The teacher had been arrested in Gethsemane and brought here to the high priest. A few of his disciples followed but others snuck off into the night. I guess I could hardly blame them. So much happened so quickly and there was a growing mob calling for violence against him. I didn’t get it. Had they never met him? He had done nothing to deserve this.
I was young and small so people paid little attention to me. Now the one called Peter stood in the courtyard, warming himself by the fire. I hid behind him but he knew I was there. A woman — the gatekeeper — approached and looked at him, tilting her head, first one way and then the other, as if she had seen him before.
“You’re not one of his disciples, are you?”
He said, “I am not.”
Wait, what? I tugged at Peter’s garment. I thought maybe he hadn’t heard the question correctly.
“You told him you would never…” I whispered, but he shushed me and pushed my hand away. I left his side and wandered the courtyard. I pushed my way into another area where a small crowd gathered around Jesus as the high priest questioned him about the things he taught.
“I have no secrets,” Jesus said calmly. “Everything I have spoken has been spoken publicly to the world. I have always taught in a synagogue or in the temple area where all the Jews gather, so why don’t you ask them what I said.”
They didn’t like his answer. Someone hit him. “Is this the way you answer the high priest?”
Again, he is calm.
“If I have said something wrong then tell me what I said. But if I’m telling the truth, why hit me?”
It was hard to argue with that, so they sent him away. I walked back over toward Peter, just as another person questioned him.
“You are not one of his disciples, are you?”
Tell them the truth. Be brave.
“I am not.”
Someone else: “Didn’t I see you in the garden with him?”
Come on, Peter.
“No.”
I looked at Peter and saw the sadness and dejection in his eyes. We both remembered the words Jesus spoke at supper: “Will you lay down your life for me? The cock will not crow before you deny me three times.”

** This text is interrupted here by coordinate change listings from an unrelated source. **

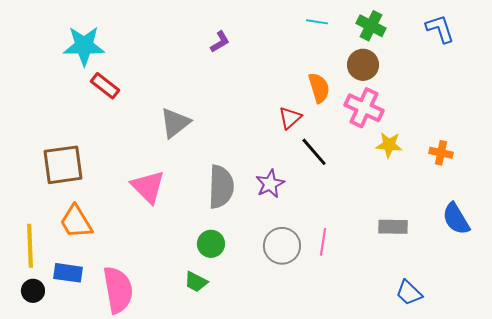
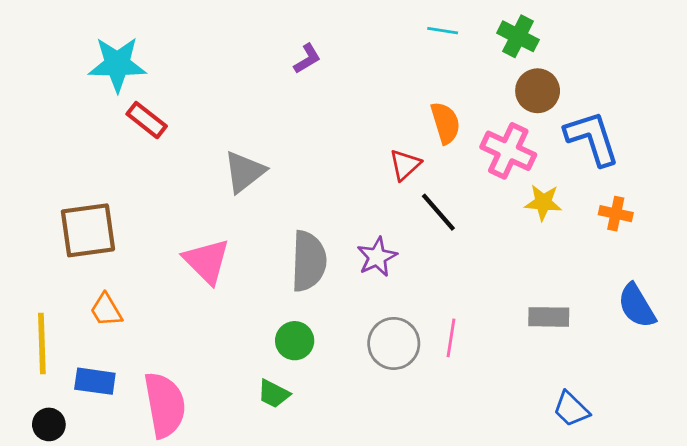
blue L-shape: (440, 29) -> (592, 138), moved, size x1.4
brown circle: (363, 65) -> (538, 91), moved
orange trapezoid: (76, 222) -> (106, 310), size x0.7
black circle: (33, 291) -> (49, 424), moved

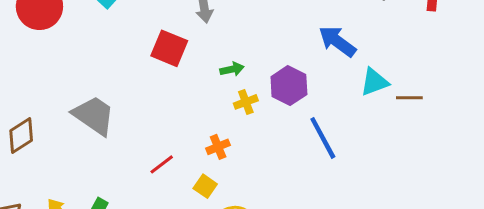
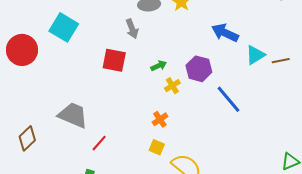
red line: (162, 164) -> (99, 143), moved

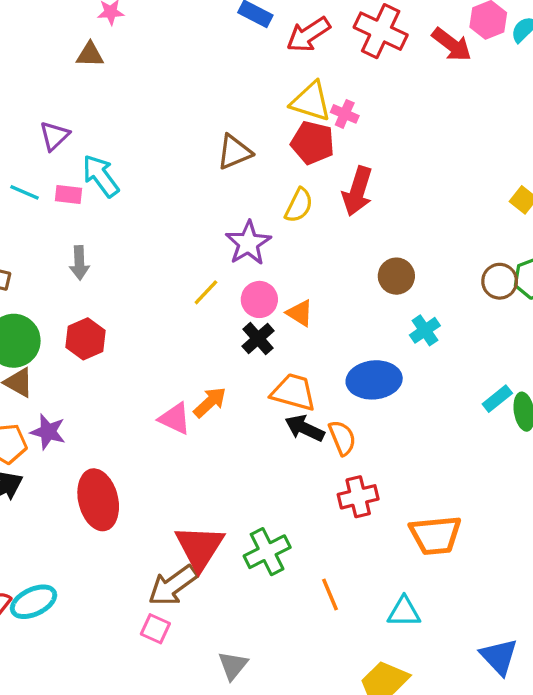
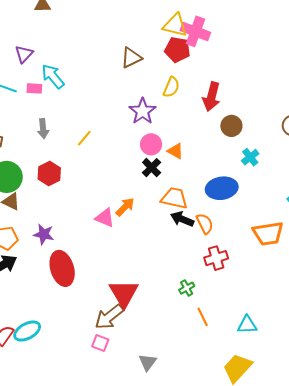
pink cross: (345, 114) -> (195, 31), size x1.8
red arrow: (358, 191) -> (212, 97), moved
yellow line: (206, 292) -> (84, 138), moved
purple star: (48, 432) -> (44, 234), moved
orange trapezoid: (435, 535) -> (268, 233), moved
green cross: (267, 552) -> (187, 288), moved, size x0.6

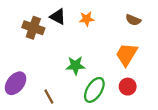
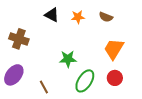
brown semicircle: (133, 20) -> (106, 17), moved
brown cross: (33, 28) -> (19, 39), moved

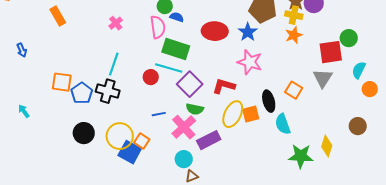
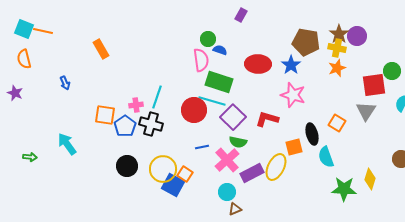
pink cross: (116, 23) -> (136, 105), moved, turned 32
red circle: (151, 77) -> (194, 110), size x1.6
cyan arrow: (24, 111) -> (67, 144), size x1.6
yellow ellipse: (233, 114) -> (276, 167), moved

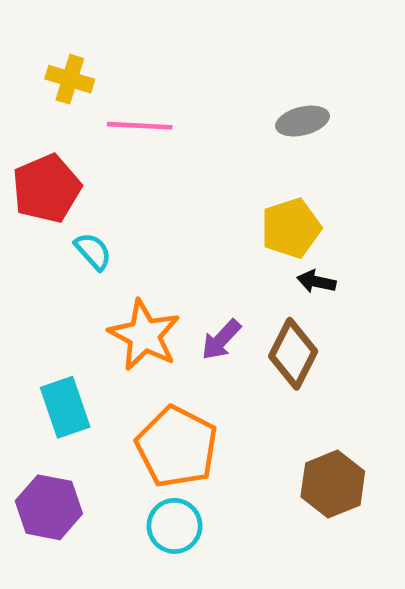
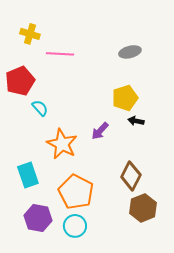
purple arrow: (221, 340) -> (100, 131), moved
brown diamond: (293, 354) -> (131, 176), moved
purple hexagon: (49, 507) -> (38, 218), moved

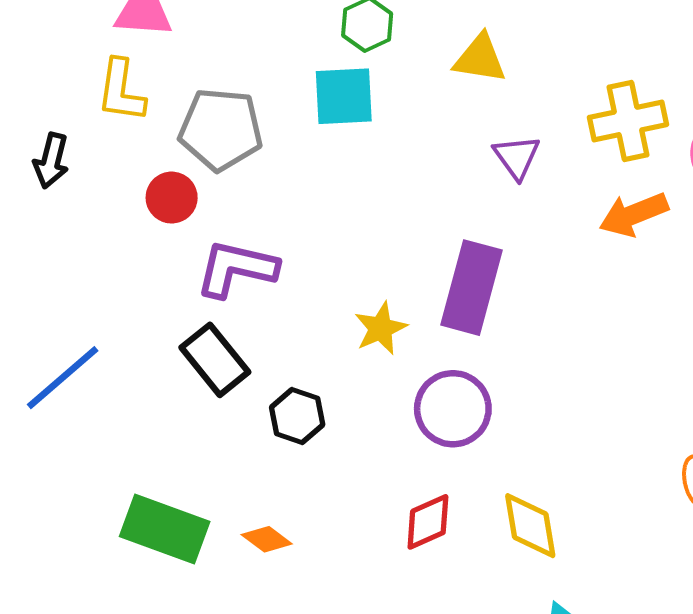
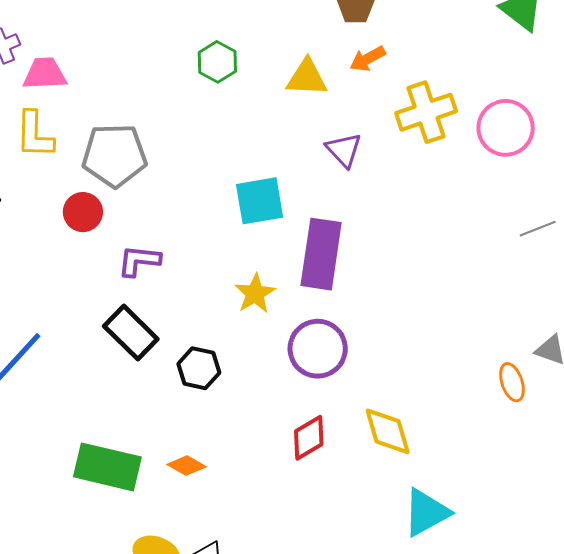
cyan square: (344, 96) -> (260, 201), moved
orange arrow: (634, 214) -> (368, 59), moved, size x0.7
purple L-shape: (236, 269) -> (139, 261), size x0.7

I counted them. So did Peter. Had I been older and in his position it could have been me. We stood in silence, waiting.
And the cock crowed. And Peter wept. And I wondered.
Note: A number of years ago, when I was praying my way through the Spiritual Exercises of St. Ignatius Loyola, I “met” a younger version of myself in my prayer and journaling, and it is still a practice I return to from time to time. This adolescent perspective for some reason allows me to see in new and clearer ways just what is going in me when I read and pray with the stories of Jesus. So this is my imagination and my “reading between the lines” of scripture, although I’ve tried very hard to not change the meaning or impact of the original words. They are powerful on their own.